En 2005 paraissait L'Aigle sans orteils dans la collection « Aire Libre ». Justement récompensé par de nombreux prix, dont le Grand Prix RTL, ce fut le premier volet de la trilogie que Lax a consacrée au vélo, sa passion de toujours. Le vélo dans ses trois principales épopées : la course à étapes avec le Tour de France, la classique d'un jour avec Paris-Roubaix et la piste avec les Six-Jours. Avec L'Aigle, l'auteur raconte le destin sublime d'Amédée Fario, dans les années 1910, qui courut, amputé de ses orteils.
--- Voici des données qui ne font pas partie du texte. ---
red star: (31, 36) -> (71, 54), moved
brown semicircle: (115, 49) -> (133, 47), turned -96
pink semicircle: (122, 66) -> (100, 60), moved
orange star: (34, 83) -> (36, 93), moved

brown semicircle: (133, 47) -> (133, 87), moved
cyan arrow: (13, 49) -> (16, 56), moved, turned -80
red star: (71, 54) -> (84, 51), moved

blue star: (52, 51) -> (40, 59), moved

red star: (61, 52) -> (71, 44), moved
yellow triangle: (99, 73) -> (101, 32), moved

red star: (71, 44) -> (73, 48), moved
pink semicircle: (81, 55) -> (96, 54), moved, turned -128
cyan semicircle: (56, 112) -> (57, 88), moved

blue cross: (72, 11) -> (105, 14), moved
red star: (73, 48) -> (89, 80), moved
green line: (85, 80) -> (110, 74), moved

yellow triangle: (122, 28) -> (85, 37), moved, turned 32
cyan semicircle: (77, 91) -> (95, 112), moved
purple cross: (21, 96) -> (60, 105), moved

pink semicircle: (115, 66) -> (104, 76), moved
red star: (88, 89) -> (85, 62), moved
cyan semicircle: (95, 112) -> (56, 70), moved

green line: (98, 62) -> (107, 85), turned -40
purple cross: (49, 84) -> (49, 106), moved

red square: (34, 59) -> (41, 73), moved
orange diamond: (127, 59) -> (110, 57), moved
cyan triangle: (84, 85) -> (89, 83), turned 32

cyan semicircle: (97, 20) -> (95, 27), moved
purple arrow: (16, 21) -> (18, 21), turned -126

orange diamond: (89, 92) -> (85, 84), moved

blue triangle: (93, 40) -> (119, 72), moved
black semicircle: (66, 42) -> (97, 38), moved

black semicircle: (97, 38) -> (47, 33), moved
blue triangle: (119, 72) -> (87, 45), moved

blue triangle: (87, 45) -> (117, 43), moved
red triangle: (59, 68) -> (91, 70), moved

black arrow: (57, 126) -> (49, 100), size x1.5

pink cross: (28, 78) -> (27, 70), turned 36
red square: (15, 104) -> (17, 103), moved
Avec Pain d'alouette, c'est le récit, dans les années 1930, de « l'enfer du Nord » et celui de l'enfer de la mine, les deux intimement liés, où l'on suit une autre destinée peu banale, celle de Reine Fario, la fille. de « l'Aigle sans orteils » ! Enfin, avec L'Écureuil du Vel'd'Hiv, Lax sublime une amitié fraternelle pendant les années noires de l'Occupation. Avec cette trilogie, en définitive, Christian Lax raconte le vélo comme la métaphore de la souffrance et de la dignité des humbles.